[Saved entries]
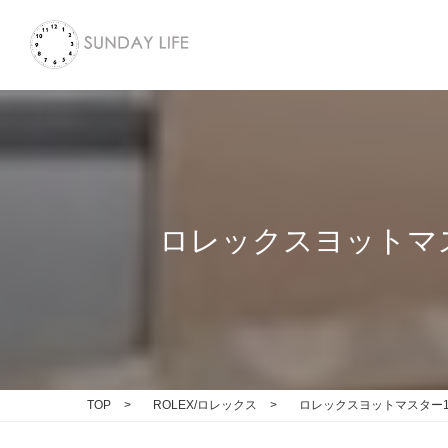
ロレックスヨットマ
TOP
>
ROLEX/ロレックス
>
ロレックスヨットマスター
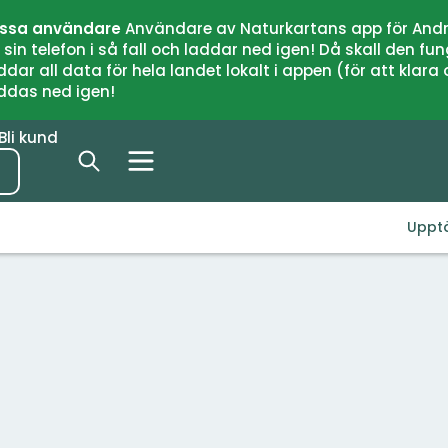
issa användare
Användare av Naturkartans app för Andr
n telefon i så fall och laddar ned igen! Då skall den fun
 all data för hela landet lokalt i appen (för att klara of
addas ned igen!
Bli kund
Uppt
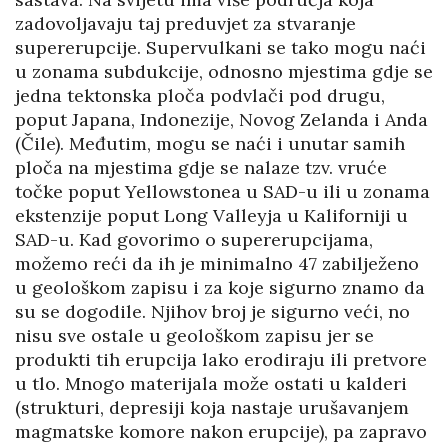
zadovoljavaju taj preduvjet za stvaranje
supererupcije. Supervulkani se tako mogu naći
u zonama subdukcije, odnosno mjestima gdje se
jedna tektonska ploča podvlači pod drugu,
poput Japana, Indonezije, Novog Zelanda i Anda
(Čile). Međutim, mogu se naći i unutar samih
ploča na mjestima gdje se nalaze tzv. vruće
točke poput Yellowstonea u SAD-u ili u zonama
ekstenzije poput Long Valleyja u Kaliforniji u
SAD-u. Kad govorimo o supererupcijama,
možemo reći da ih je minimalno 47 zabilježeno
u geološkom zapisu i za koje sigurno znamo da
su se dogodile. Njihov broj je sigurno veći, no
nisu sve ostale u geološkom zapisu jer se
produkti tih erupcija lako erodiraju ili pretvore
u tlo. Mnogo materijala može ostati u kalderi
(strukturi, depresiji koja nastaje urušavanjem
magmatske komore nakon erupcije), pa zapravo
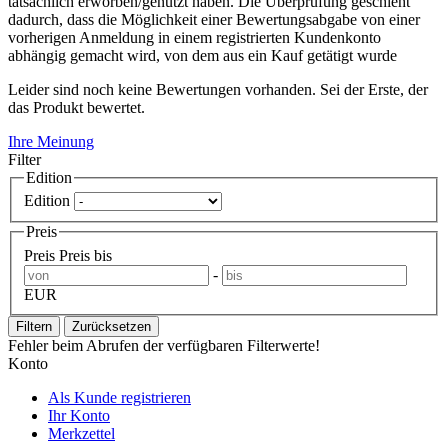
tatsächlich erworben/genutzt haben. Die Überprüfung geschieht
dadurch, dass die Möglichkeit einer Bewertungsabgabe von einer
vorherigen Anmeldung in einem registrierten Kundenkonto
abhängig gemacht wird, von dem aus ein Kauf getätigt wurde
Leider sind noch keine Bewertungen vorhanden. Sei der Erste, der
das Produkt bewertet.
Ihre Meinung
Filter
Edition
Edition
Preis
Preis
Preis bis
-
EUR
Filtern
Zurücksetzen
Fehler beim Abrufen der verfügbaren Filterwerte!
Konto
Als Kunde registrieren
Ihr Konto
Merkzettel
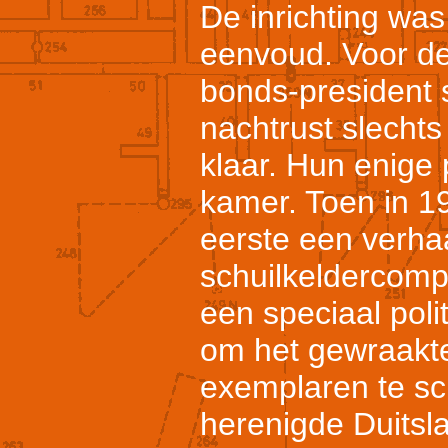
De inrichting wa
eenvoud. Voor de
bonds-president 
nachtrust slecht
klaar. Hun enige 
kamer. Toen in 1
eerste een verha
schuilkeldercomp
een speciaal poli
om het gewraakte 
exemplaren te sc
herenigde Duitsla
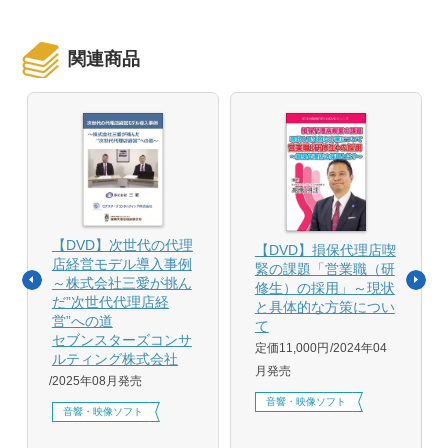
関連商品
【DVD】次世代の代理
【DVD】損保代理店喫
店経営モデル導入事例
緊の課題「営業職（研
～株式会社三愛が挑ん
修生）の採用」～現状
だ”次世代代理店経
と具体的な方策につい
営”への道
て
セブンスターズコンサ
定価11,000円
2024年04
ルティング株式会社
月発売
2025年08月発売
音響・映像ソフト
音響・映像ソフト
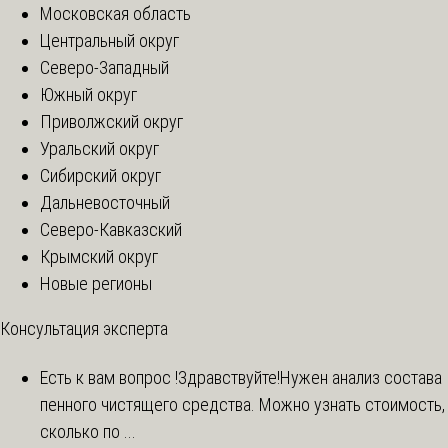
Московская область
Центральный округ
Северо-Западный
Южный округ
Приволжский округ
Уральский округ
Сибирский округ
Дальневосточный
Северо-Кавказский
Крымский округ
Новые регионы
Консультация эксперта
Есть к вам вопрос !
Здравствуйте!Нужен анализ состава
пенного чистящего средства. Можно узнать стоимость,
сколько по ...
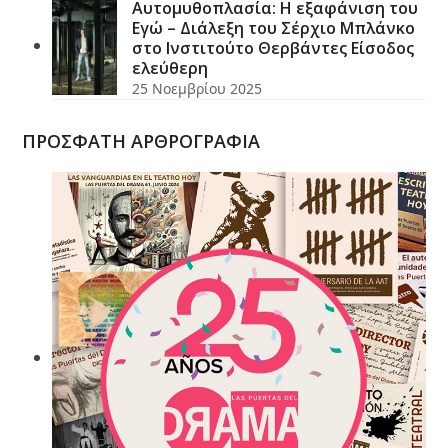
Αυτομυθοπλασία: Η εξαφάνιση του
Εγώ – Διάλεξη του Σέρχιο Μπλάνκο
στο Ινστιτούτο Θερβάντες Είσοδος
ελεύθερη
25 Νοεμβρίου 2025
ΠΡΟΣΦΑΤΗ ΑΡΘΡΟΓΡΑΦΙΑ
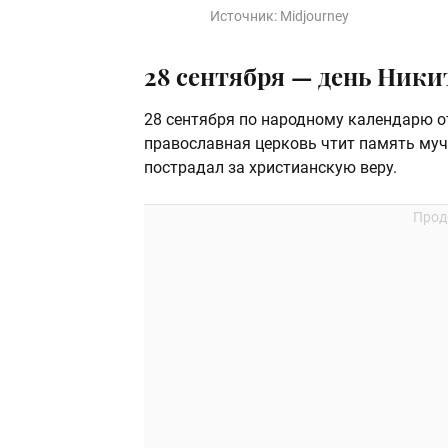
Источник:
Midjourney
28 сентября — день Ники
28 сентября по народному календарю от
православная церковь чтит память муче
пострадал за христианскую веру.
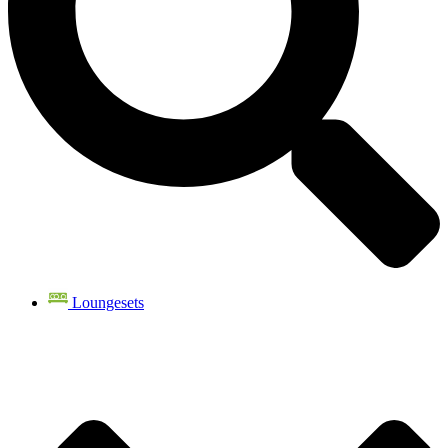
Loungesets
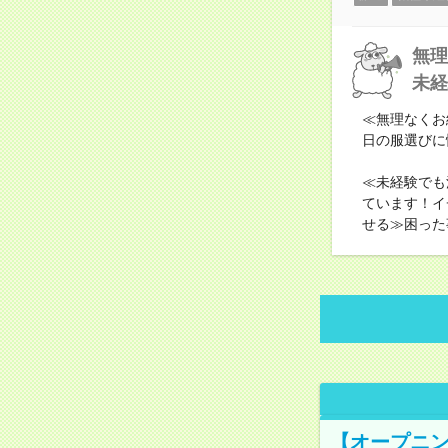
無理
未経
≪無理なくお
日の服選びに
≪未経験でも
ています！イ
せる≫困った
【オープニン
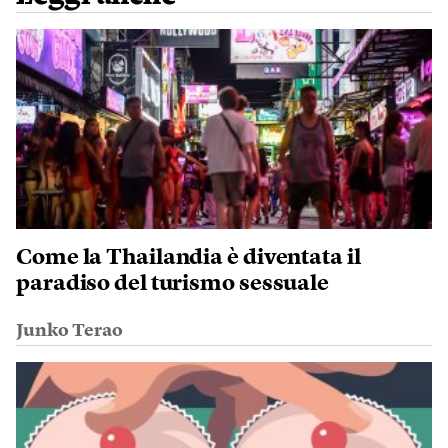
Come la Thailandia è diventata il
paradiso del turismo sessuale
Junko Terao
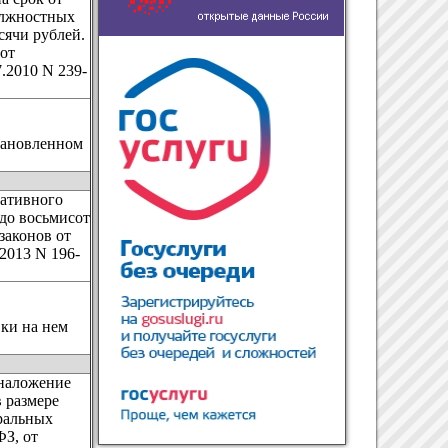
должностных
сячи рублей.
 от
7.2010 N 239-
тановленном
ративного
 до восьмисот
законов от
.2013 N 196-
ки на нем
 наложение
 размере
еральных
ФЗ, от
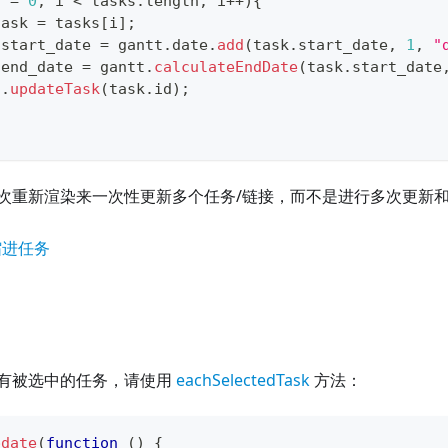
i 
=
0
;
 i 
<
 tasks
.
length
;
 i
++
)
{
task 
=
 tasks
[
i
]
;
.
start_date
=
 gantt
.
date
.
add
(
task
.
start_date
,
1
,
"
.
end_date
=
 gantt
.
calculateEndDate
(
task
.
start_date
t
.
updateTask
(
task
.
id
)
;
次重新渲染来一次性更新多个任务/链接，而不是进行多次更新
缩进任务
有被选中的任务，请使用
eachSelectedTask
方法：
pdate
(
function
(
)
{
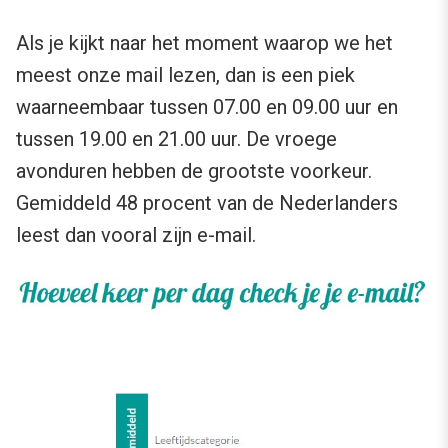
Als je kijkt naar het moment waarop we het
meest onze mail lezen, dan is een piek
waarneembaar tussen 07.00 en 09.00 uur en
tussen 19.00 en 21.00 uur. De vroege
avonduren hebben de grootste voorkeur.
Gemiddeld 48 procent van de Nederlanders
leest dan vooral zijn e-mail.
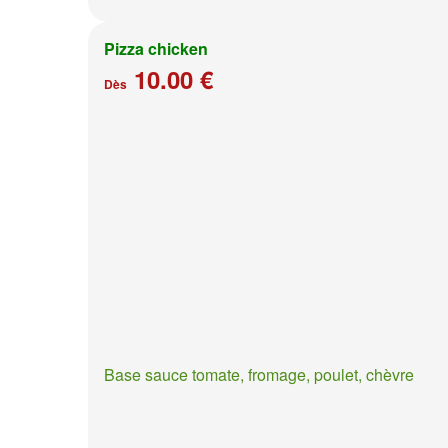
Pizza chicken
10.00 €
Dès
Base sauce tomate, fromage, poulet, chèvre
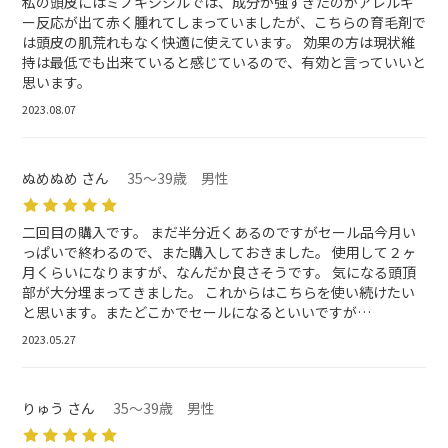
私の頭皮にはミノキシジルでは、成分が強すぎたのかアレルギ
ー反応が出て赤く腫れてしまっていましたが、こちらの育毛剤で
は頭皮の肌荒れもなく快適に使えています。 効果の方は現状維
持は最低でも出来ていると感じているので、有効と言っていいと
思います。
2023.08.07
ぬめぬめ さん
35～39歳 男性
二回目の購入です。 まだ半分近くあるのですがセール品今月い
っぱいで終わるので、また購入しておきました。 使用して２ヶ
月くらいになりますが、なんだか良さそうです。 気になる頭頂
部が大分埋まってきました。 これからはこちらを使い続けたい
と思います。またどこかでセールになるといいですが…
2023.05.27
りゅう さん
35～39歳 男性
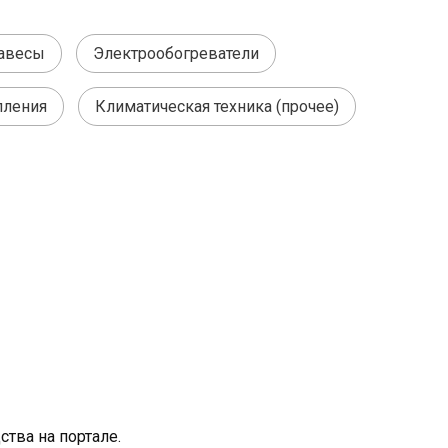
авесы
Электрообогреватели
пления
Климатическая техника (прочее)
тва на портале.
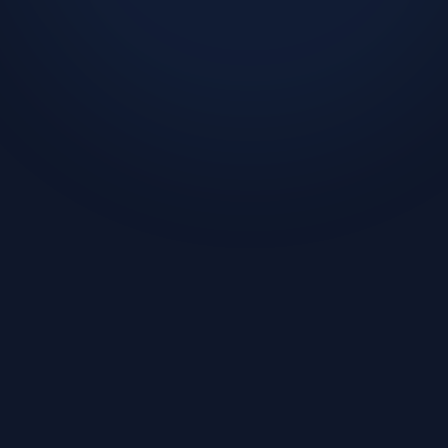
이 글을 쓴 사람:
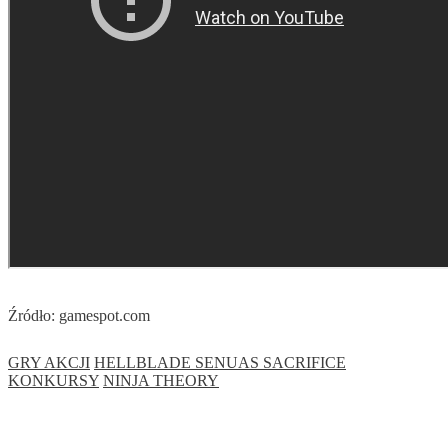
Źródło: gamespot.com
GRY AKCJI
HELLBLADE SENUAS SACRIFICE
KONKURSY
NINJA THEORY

◆ **WHAT YOU HAVE TO DO**
Across the entries above, find the lines with the string "sigurno" and copy them.

◆ **SOLUTION FOR THIS PROBLEM**
u geološkom zapisu i za koje sigurno znamo da
su se dogodile. Njihov broj je sigurno veći, no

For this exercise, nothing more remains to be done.